===== Material for the task

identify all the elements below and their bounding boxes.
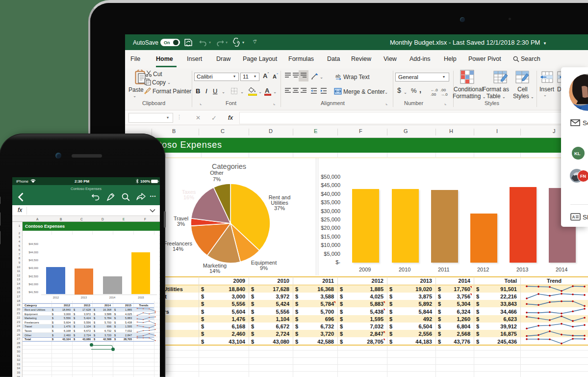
svg-text:A: A [572, 215, 575, 219]
svg-text:ab: ab [335, 74, 340, 79]
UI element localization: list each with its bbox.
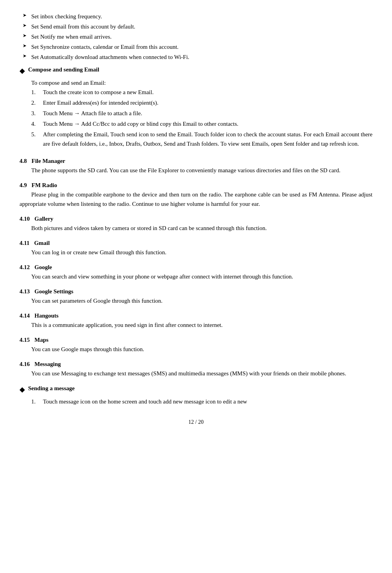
section-title-6: Hangouts [34,311,59,320]
compose-step-5-text: After completing the Email, Touch send i… [43,130,372,148]
sections-container: 4.8File ManagerThe phone supports the SD… [20,156,372,378]
section-header-3: 4.11Gmail [20,238,372,248]
section-4-15: 4.15MapsYou can use Google maps through … [20,335,372,354]
sending-steps-list: 1.Touch message icon on the home screen … [31,397,372,406]
section-title-8: Messaging [34,359,61,369]
section-body-4: You can search and view something in you… [20,272,372,281]
section-body-3: You can log in or create new Gmail throu… [20,248,372,257]
section-title-0: File Manager [32,156,65,166]
section-number-4: 4.12 [20,262,30,272]
prior-bullet-list: Set inbox checking frequency. Set Send e… [20,12,372,62]
section-body-0: The phone supports the SD card. You can … [20,166,372,175]
section-number-6: 4.14 [20,311,30,320]
section-title-5: Google Settings [34,287,73,296]
sending-section-title: Sending a message [28,384,75,393]
page-footer: 12 / 20 [20,418,372,427]
bullet-item-5: Set Automatically download attachments w… [20,52,372,62]
section-header-4: 4.12Google [20,262,372,272]
section-body-6: This is a communicate application, you n… [20,320,372,330]
sending-section-body: 1.Touch message icon on the home screen … [20,397,372,406]
section-number-7: 4.15 [20,335,30,345]
section-4-13: 4.13Google SettingsYou can set parameter… [20,287,372,305]
sending-step-1: 1.Touch message icon on the home screen … [31,397,372,406]
section-header-7: 4.15Maps [20,335,372,345]
compose-step-2: 2. Enter Email address(es) for intended … [31,98,372,107]
bullet-item-4: Set Synchronize contacts, calendar or Em… [20,42,372,52]
section-4-12: 4.12GoogleYou can search and view someth… [20,262,372,281]
section-body-8: You can use Messaging to exchange text m… [20,369,372,378]
section-number-0: 4.8 [20,156,27,166]
compose-section-title: Compose and sending Email [28,65,99,74]
page-number: 12 / 20 [189,419,204,425]
section-title-1: FM Radio [32,180,57,190]
section-title-4: Google [34,262,52,272]
section-header-1: 4.9FM Radio [20,180,372,190]
section-header-2: 4.10Gallery [20,214,372,223]
sending-section: ◆Sending a message1.Touch message icon o… [20,384,372,406]
compose-section-header: ◆ Compose and sending Email [20,65,372,77]
compose-steps-list: 1. Touch the create icon to compose a ne… [31,87,372,129]
compose-step-1: 1. Touch the create icon to compose a ne… [31,87,372,97]
section-number-1: 4.9 [20,180,27,190]
section-body-1: Please plug in the compatible earphone t… [20,190,372,209]
section-4-9: 4.9FM RadioPlease plug in the compatible… [20,180,372,209]
section-number-2: 4.10 [20,214,30,223]
section-number-8: 4.16 [20,359,30,369]
compose-step-4: 4. Touch Menu → Add Cc/Bcc to add copy o… [31,119,372,129]
section-number-3: 4.11 [20,238,29,248]
section-header-5: 4.13Google Settings [20,287,372,296]
section-title-7: Maps [34,335,48,345]
section-4-14: 4.14HangoutsThis is a communicate applic… [20,311,372,330]
section-header-0: 4.8File Manager [20,156,372,166]
section-body-2: Both pictures and videos taken by camera… [20,223,372,233]
section-body-5: You can set parameters of Google through… [20,296,372,305]
section-4-8: 4.8File ManagerThe phone supports the SD… [20,156,372,175]
section-header-8: 4.16Messaging [20,359,372,369]
sending-diamond-icon: ◆ [20,384,25,395]
bullet-item-3: Set Notify me when email arrives. [20,32,372,41]
compose-step-5-row: 5. After completing the Email, Touch sen… [31,130,372,151]
section-number-5: 4.13 [20,287,30,296]
section-4-10: 4.10GalleryBoth pictures and videos take… [20,214,372,233]
section-4-11: 4.11GmailYou can log in or create new Gm… [20,238,372,257]
sending-section-header: ◆Sending a message [20,384,372,395]
section-title-3: Gmail [34,238,50,248]
compose-step-3: 3. Touch Menu → Attach file to attach a … [31,109,372,118]
bullet-item-2: Set Send email from this account by defa… [20,22,372,31]
section-4-16: 4.16MessagingYou can use Messaging to ex… [20,359,372,378]
compose-section-body: To compose and send an Email: 1. Touch t… [20,78,372,151]
section-title-2: Gallery [34,214,53,223]
diamond-icon: ◆ [20,65,25,77]
bullet-item-1: Set inbox checking frequency. [20,12,372,21]
compose-intro: To compose and send an Email: [31,78,372,87]
section-header-6: 4.14Hangouts [20,311,372,320]
section-body-7: You can use Google maps through this fun… [20,345,372,354]
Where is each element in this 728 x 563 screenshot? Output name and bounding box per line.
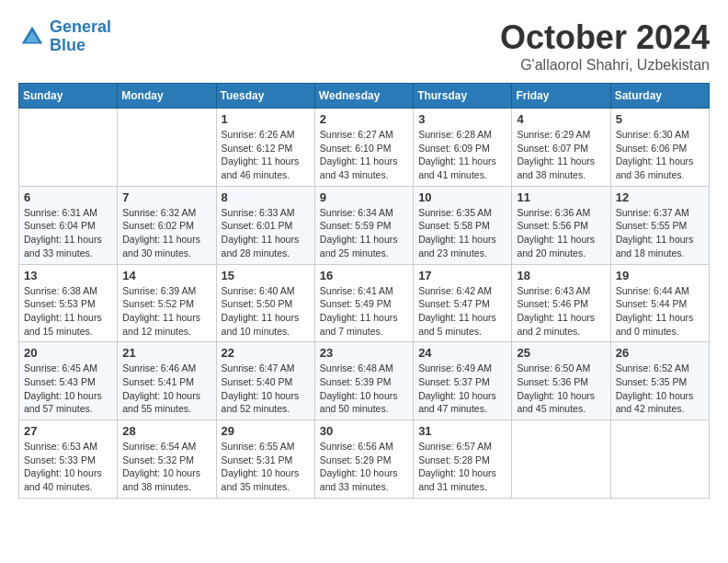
- day-info: Sunrise: 6:28 AM Sunset: 6:09 PM Dayligh…: [418, 128, 506, 182]
- day-number: 8: [222, 190, 310, 204]
- calendar-cell: 23 Sunrise: 6:48 AM Sunset: 5:39 PM Dayl…: [314, 342, 413, 420]
- day-number: 26: [616, 346, 704, 360]
- day-number: 12: [616, 190, 704, 204]
- day-info: Sunrise: 6:55 AM Sunset: 5:31 PM Dayligh…: [222, 440, 310, 494]
- calendar-cell: 25 Sunrise: 6:50 AM Sunset: 5:36 PM Dayl…: [512, 342, 610, 420]
- day-info: Sunrise: 6:35 AM Sunset: 5:58 PM Dayligh…: [418, 206, 506, 260]
- day-number: 21: [122, 346, 210, 360]
- day-info: Sunrise: 6:27 AM Sunset: 6:10 PM Dayligh…: [320, 128, 408, 182]
- calendar-cell: 14 Sunrise: 6:39 AM Sunset: 5:52 PM Dayl…: [118, 264, 216, 342]
- day-info: Sunrise: 6:33 AM Sunset: 6:01 PM Dayligh…: [222, 206, 310, 260]
- calendar-cell: 8 Sunrise: 6:33 AM Sunset: 6:01 PM Dayli…: [216, 186, 314, 264]
- day-info: Sunrise: 6:38 AM Sunset: 5:53 PM Dayligh…: [24, 284, 112, 339]
- calendar-week-4: 20 Sunrise: 6:45 AM Sunset: 5:43 PM Dayl…: [19, 342, 710, 420]
- day-info: Sunrise: 6:48 AM Sunset: 5:39 PM Dayligh…: [320, 362, 408, 416]
- day-number: 23: [320, 346, 408, 360]
- day-info: Sunrise: 6:50 AM Sunset: 5:36 PM Dayligh…: [517, 362, 605, 416]
- weekday-header-sunday: Sunday: [19, 84, 118, 109]
- calendar-cell: 1 Sunrise: 6:26 AM Sunset: 6:12 PM Dayli…: [216, 109, 314, 187]
- calendar-cell: [512, 420, 610, 499]
- day-info: Sunrise: 6:41 AM Sunset: 5:49 PM Dayligh…: [320, 284, 408, 339]
- day-number: 31: [418, 424, 506, 438]
- day-number: 1: [222, 112, 310, 126]
- weekday-header-thursday: Thursday: [414, 84, 512, 109]
- weekday-header-tuesday: Tuesday: [216, 84, 314, 109]
- day-info: Sunrise: 6:45 AM Sunset: 5:43 PM Dayligh…: [24, 362, 112, 416]
- title-block: October 2024 G'allaorol Shahri, Uzbekist…: [500, 18, 710, 74]
- calendar-cell: 30 Sunrise: 6:56 AM Sunset: 5:29 PM Dayl…: [314, 420, 413, 499]
- calendar-cell: [610, 420, 709, 499]
- day-number: 24: [418, 346, 506, 360]
- calendar-cell: 13 Sunrise: 6:38 AM Sunset: 5:53 PM Dayl…: [19, 264, 118, 342]
- weekday-header-friday: Friday: [512, 84, 610, 109]
- calendar-week-5: 27 Sunrise: 6:53 AM Sunset: 5:33 PM Dayl…: [19, 420, 710, 499]
- logo-icon: [18, 23, 46, 51]
- calendar-cell: 27 Sunrise: 6:53 AM Sunset: 5:33 PM Dayl…: [19, 420, 118, 499]
- day-info: Sunrise: 6:49 AM Sunset: 5:37 PM Dayligh…: [418, 362, 506, 416]
- day-info: Sunrise: 6:29 AM Sunset: 6:07 PM Dayligh…: [517, 128, 605, 182]
- day-info: Sunrise: 6:56 AM Sunset: 5:29 PM Dayligh…: [320, 440, 408, 494]
- day-number: 16: [320, 269, 408, 282]
- calendar-cell: 11 Sunrise: 6:36 AM Sunset: 5:56 PM Dayl…: [512, 186, 610, 264]
- day-number: 29: [222, 424, 310, 438]
- calendar-cell: 16 Sunrise: 6:41 AM Sunset: 5:49 PM Dayl…: [314, 264, 413, 342]
- day-number: 10: [418, 190, 506, 204]
- logo-text: General Blue: [50, 18, 111, 55]
- day-info: Sunrise: 6:42 AM Sunset: 5:47 PM Dayligh…: [418, 284, 506, 339]
- calendar-cell: 6 Sunrise: 6:31 AM Sunset: 6:04 PM Dayli…: [19, 186, 118, 264]
- day-number: 19: [616, 269, 704, 282]
- day-number: 30: [320, 424, 408, 438]
- day-number: 15: [222, 269, 310, 282]
- calendar-cell: 31 Sunrise: 6:57 AM Sunset: 5:28 PM Dayl…: [414, 420, 512, 499]
- day-info: Sunrise: 6:44 AM Sunset: 5:44 PM Dayligh…: [616, 284, 704, 339]
- day-number: 6: [24, 190, 112, 204]
- calendar-cell: 29 Sunrise: 6:55 AM Sunset: 5:31 PM Dayl…: [216, 420, 314, 499]
- day-number: 22: [222, 346, 310, 360]
- calendar-cell: 20 Sunrise: 6:45 AM Sunset: 5:43 PM Dayl…: [19, 342, 118, 420]
- day-number: 28: [122, 424, 210, 438]
- calendar-cell: 19 Sunrise: 6:44 AM Sunset: 5:44 PM Dayl…: [610, 264, 709, 342]
- day-info: Sunrise: 6:40 AM Sunset: 5:50 PM Dayligh…: [222, 284, 310, 339]
- day-info: Sunrise: 6:54 AM Sunset: 5:32 PM Dayligh…: [122, 440, 210, 494]
- day-number: 27: [24, 424, 112, 438]
- weekday-header-wednesday: Wednesday: [314, 84, 413, 109]
- day-info: Sunrise: 6:52 AM Sunset: 5:35 PM Dayligh…: [616, 362, 704, 416]
- day-info: Sunrise: 6:39 AM Sunset: 5:52 PM Dayligh…: [122, 284, 210, 339]
- logo: General Blue: [18, 18, 111, 55]
- calendar-cell: 22 Sunrise: 6:47 AM Sunset: 5:40 PM Dayl…: [216, 342, 314, 420]
- calendar-cell: 5 Sunrise: 6:30 AM Sunset: 6:06 PM Dayli…: [610, 109, 709, 187]
- calendar-cell: [118, 109, 216, 187]
- page-header: General Blue October 2024 G'allaorol Sha…: [18, 18, 710, 74]
- day-number: 11: [517, 190, 605, 204]
- calendar-cell: 26 Sunrise: 6:52 AM Sunset: 5:35 PM Dayl…: [610, 342, 709, 420]
- day-info: Sunrise: 6:57 AM Sunset: 5:28 PM Dayligh…: [418, 440, 506, 494]
- calendar-week-1: 1 Sunrise: 6:26 AM Sunset: 6:12 PM Dayli…: [19, 109, 710, 187]
- calendar-cell: 2 Sunrise: 6:27 AM Sunset: 6:10 PM Dayli…: [314, 109, 413, 187]
- day-number: 3: [418, 112, 506, 126]
- day-info: Sunrise: 6:31 AM Sunset: 6:04 PM Dayligh…: [24, 206, 112, 260]
- month-title: October 2024: [500, 18, 710, 57]
- calendar-cell: 18 Sunrise: 6:43 AM Sunset: 5:46 PM Dayl…: [512, 264, 610, 342]
- calendar-cell: 4 Sunrise: 6:29 AM Sunset: 6:07 PM Dayli…: [512, 109, 610, 187]
- day-info: Sunrise: 6:46 AM Sunset: 5:41 PM Dayligh…: [122, 362, 210, 416]
- location: G'allaorol Shahri, Uzbekistan: [500, 57, 710, 74]
- day-info: Sunrise: 6:47 AM Sunset: 5:40 PM Dayligh…: [222, 362, 310, 416]
- calendar-cell: 12 Sunrise: 6:37 AM Sunset: 5:55 PM Dayl…: [610, 186, 709, 264]
- day-number: 7: [122, 190, 210, 204]
- day-info: Sunrise: 6:26 AM Sunset: 6:12 PM Dayligh…: [222, 128, 310, 182]
- calendar-cell: 10 Sunrise: 6:35 AM Sunset: 5:58 PM Dayl…: [414, 186, 512, 264]
- day-number: 5: [616, 112, 704, 126]
- calendar-cell: 28 Sunrise: 6:54 AM Sunset: 5:32 PM Dayl…: [118, 420, 216, 499]
- calendar-cell: 21 Sunrise: 6:46 AM Sunset: 5:41 PM Dayl…: [118, 342, 216, 420]
- weekday-header-saturday: Saturday: [610, 84, 709, 109]
- day-info: Sunrise: 6:53 AM Sunset: 5:33 PM Dayligh…: [24, 440, 112, 494]
- calendar-cell: 7 Sunrise: 6:32 AM Sunset: 6:02 PM Dayli…: [118, 186, 216, 264]
- calendar-cell: 15 Sunrise: 6:40 AM Sunset: 5:50 PM Dayl…: [216, 264, 314, 342]
- calendar-cell: 17 Sunrise: 6:42 AM Sunset: 5:47 PM Dayl…: [414, 264, 512, 342]
- day-info: Sunrise: 6:30 AM Sunset: 6:06 PM Dayligh…: [616, 128, 704, 182]
- day-info: Sunrise: 6:34 AM Sunset: 5:59 PM Dayligh…: [320, 206, 408, 260]
- day-info: Sunrise: 6:43 AM Sunset: 5:46 PM Dayligh…: [517, 284, 605, 339]
- day-number: 14: [122, 269, 210, 282]
- day-number: 18: [517, 269, 605, 282]
- weekday-header-monday: Monday: [118, 84, 216, 109]
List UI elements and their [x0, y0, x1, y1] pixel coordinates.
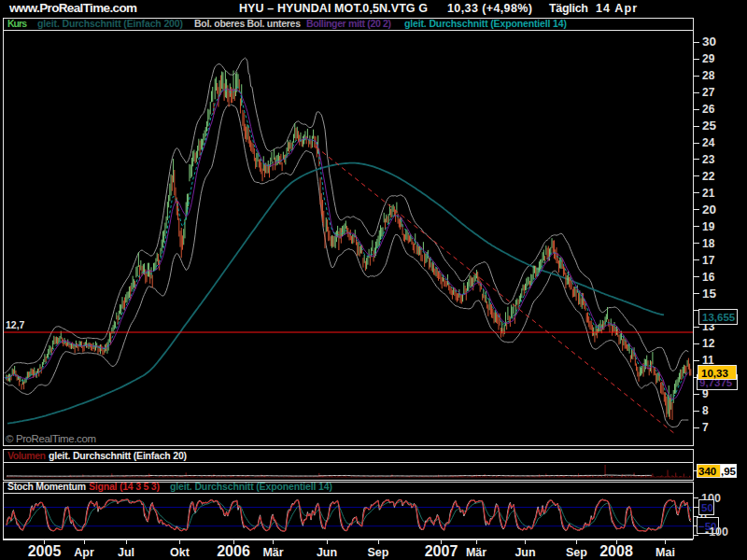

==========

Assigned task:
Which lines of the records contain "message"? Show each of them.

Problem solution:
sending-steps-list: 1.Touch message icon on the home screen … [31,397,372,406]
sending-section-title: Sending a message [28,384,75,393]
sending-section-body: 1.Touch message icon on the home screen … [20,397,372,406]
sending-step-1: 1.Touch message icon on the home screen … [31,397,372,406]
sending-section: ◆Sending a message1.Touch message icon o… [20,384,372,406]
sending-section-header: ◆Sending a message [20,384,372,395]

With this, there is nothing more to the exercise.